— WHAT TO PRODUCE —
Can you quote exactly the stretch of lines from the one with "Experiment with similar/other" through the final line of the material, both ends included?

[Opening RECORDS FOR THE EXERCISE section]

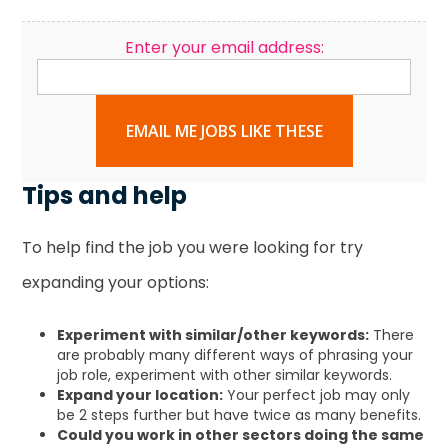
Enter your email address:
EMAIL ME JOBS LIKE THESE
Tips and help
To help find the job you were looking for try
expanding your options:
Experiment with similar/other keywords:
There
are probably many different ways of phrasing your
job role, experiment with other similar keywords.
Expand your location:
Your perfect job may only
be 2 steps further but have twice as many benefits.
Could you work in other sectors doing the same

[Closing RECORDS FOR THE EXERCISE section]

— WRITTEN SOLUTION —
Experiment with similar/other keywords:
There
are probably many different ways of phrasing your
job role, experiment with other similar keywords.
Expand your location:
Your perfect job may only
be 2 steps further but have twice as many benefits.
Could you work in other sectors doing the same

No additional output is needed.